Language Selection

Retrouvez votre bien-être dans ces temps dure sur Terre , Essayez le MedBed Quantique!
Cliquez ici pour réserver votre séance

Famille et pour toute la Famille avec Le Medbed Quantique® Orgo-Life® une technologie du Canada

Advertising by Adpathway

         

 Advertising by Adpathway

Peine augmentée pour un homme ayant forcé une femme à manger son auriculaire sectionné

1 month_ago 81

         

NE LAISSER PAS LE 5G DETRUIRE VOTRE ADN Protéger toute votre famille avec les appareils Quantiques Orgo-Life®

  Publicité par Adpathway

En Alberta, une cour d’appel a presque doublé la peine d’un homme reconnu coupable d’avoir, entre autres, sectionné le doigt d’une femme et de l’avoir forcée à le manger.

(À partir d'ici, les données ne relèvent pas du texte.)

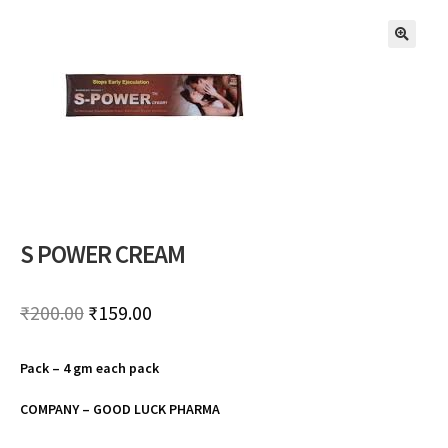
🔍
S POWER CREAM
Original
Current
₹
200.00
₹
159.00
price
price
Pack – 4 gm each pack
was:
is:
₹200.00.
₹159.00.
COMPANY – GOOD LUCK PHARMA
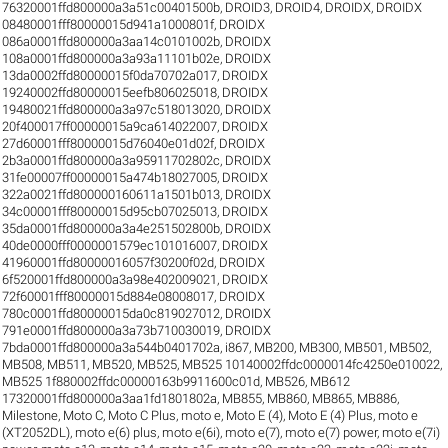
76320001ffd800000a3a51c00401500b
,
DROID3
,
DROID4
,
DROIDX
,
DROIDX
08480001fff80000015d941a1000801f
,
DROIDX
086a0001ffd800000a3aa14c0101002b
,
DROIDX
108a0001ffd800000a3a93a11101b02e
,
DROIDX
13da0002ffd80000015f0da70702a017
,
DROIDX
19240002ffd80000015eefb806025018
,
DROIDX
19480021ffd800000a3a97c518013020
,
DROIDX
20f400017ff00000015a9ca614022007
,
DROIDX
27d60001fff80000015d76040e01d02f
,
DROIDX
2b3a0001ffd800000a3a95911702802c
,
DROIDX
31fe00007ff00000015a474b18027005
,
DROIDX
322a0021ffd800000160611a1501b013
,
DROIDX
34c00001fff80000015d95cb07025013
,
DROIDX
35da0001ffd800000a3a4e251502800b
,
DROIDX
40de0000fff0000001579ec101016007
,
DROIDX
41960001ffd80000016057f30200f02d
,
DROIDX
6f520001ffd800000a3a98e402009021
,
DROIDX
72f60001fff80000015d884e08008017
,
DROIDX
780c0001ffd80000015da0c819027012
,
DROIDX
791e0001ffd800000a3a73b710030019
,
DROIDX
7bda0001ffd800000a3a544b0401702a
,
i867
,
MB200
,
MB300
,
MB501
,
MB502
,
MB508
,
MB511
,
MB520
,
MB525
,
MB525 10140002ffdc0000014fc4250e010022
,
MB525 1f880002ffdc00000163b9911600c01d
,
MB526
,
MB612
17320001ffd800000a3aa1fd1801802a
,
MB855
,
MB860
,
MB865
,
MB886
,
Milestone
,
Moto C
,
Moto C Plus
,
moto e
,
Moto E (4)
,
Moto E (4) Plus
,
moto e
(XT2052DL)
,
moto e(6) plus
,
moto e(6i)
,
moto e(7)
,
moto e(7) power
,
moto e(7i)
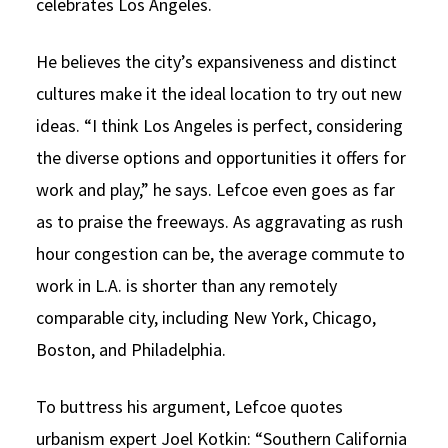
celebrates Los Angeles.
He believes the city’s expansiveness and distinct
cultures make it the ideal location to try out new
ideas. “I think Los Angeles is perfect, considering
the diverse options and opportunities it offers for
work and play,” he says. Lefcoe even goes as far
as to praise the freeways. As aggravating as rush
hour congestion can be, the average commute to
work in L.A. is shorter than any remotely
comparable city, including New York, Chicago,
Boston, and Philadelphia.
To buttress his argument, Lefcoe quotes
urbanism expert Joel Kotkin: “Southern California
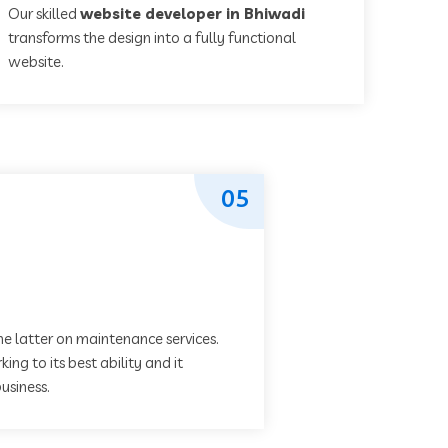
Our skilled
website developer in Bhiwadi
transforms the design into a fully functional
website.
05
he latter on maintenance services.
ing to its best ability and it
usiness.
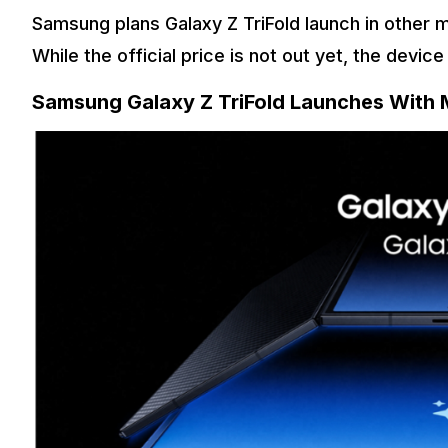
Samsung plans Galaxy Z TriFold launch in other m
While the official price is not out yet, the devic
Samsung Galaxy Z TriFold Launches With 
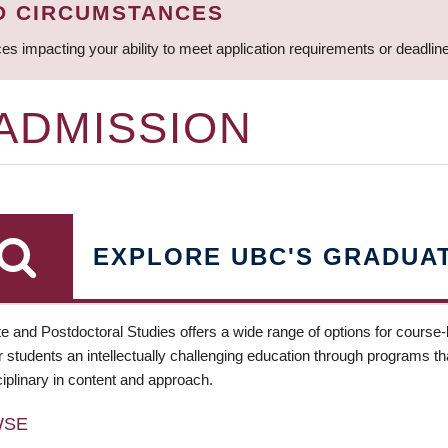
D CIRCUMSTANCES
ces impacting your ability to meet application requirements or deadli
 ADMISSION
EXPLORE UBC'S GRADUA
e and Postdoctoral Studies offers a wide range of options for course
 students an intellectually challenging education through programs tha
ciplinary in content and approach.
WSE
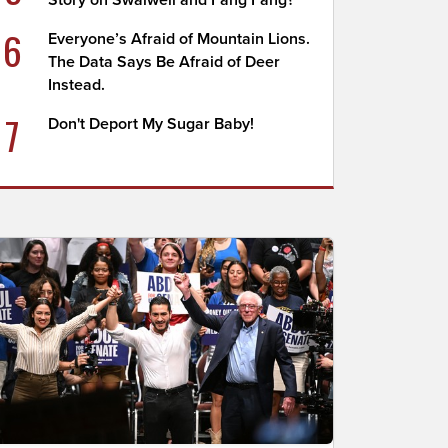
Story on Swalwell and Fang Fang?
6
Everyone’s Afraid of Mountain Lions.
The Data Says Be Afraid of Deer
Instead.
7
Don't Deport My Sugar Baby!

Attention : cet article contient des détails graphiques et des descriptions de violence.

Selon sa décision rendue plus tôt cette semaine, le tribunal de première instance a minimisé les souffrances et la terreur vécues par la victime.

Les faits, remontant à avril 2024, indiquent que Stephen Ralph Potts a agressé une femme autochtone à son domicile, à Chateh, une communauté dans le nord de la province.

Durant le procès de M. Potts, aussi autochtone, les preuves ont démontré qu'il avait asséné plusieurs coups de poing au visage de la victime, lui causant des fractures. Il lui a ensuite ordonné d’écarter les doigts, lui disant qu’il voulait lui couper un doigt. Quand elle s’est exécutée, il a sectionné son auriculaire à l'articulation. Ensuite, il l’a forcée à le manger.

Lorsqu’elle a finalement pu quitter la résidence de [M. Potts] plus tard dans la matinée, elle a été transportée d’urgence à l’hôpital pour subir une opération visant à réparer sa mâchoire fracturée et ses fractures faciales, ajoute la décision de la Cour d’appel.

Cette décision souligne que sa déclaration de victime n’a pas été lue lors de la détermination de la peine, car celle-ci était introuvable. Le juge de première instance, Randall Ambrose, a donc continué la procédure sans elle et a condamné M. Potts à quatre ans de prison.

Dans sa décision, le juge Ambrose a expliqué que lui aussi avait perdu le bout de son auriculaire et que cela ne lui avait pas nui dans son quotidien.

Il mentionne aussi qu’il est difficile de conclure que les préjudices subis lors de l’agression avaient bouleversé la vie de la victime, puisque cette dernière avait une vie difficile, avec plusieurs passages devant les tribunaux.

Procéder sans la déclaration de la victime dans ces circonstances constituait une erreur de principe ayant influencé la peine imposée.

La Cour d’appel qualifie la peine du juge Ambrose de manifestement inadéquate et a prononcé une nouvelle peine de sept ans et demi de prison, estimant que l’agression commise par le coupable à l’encontre de cette femme autochtone vulnérable était un acte d’avilissement abject.

La déclaration de la victime a été retrouvée des semaines après le prononcé de la peine.

Dans sa déclaration de la victime, la plaignante a décrit les répercussions émotionnelles, physiques et économiques que l’agression a eues sur sa vie, ainsi que la douleur et la peur persistantes qu'elle ressent, note la décision de la Cour d’appel.

La victime avait également expliqué qu'elle ne pourra jamais oublier ce qui est arrivé à son doigt, ajoutant qu'elle a des plaques au visage en raison de l’agression.

read-entire-article

         

        

Une nouvelle Vibration dans le Monde entier avec les Franchise Medbed Quantique®!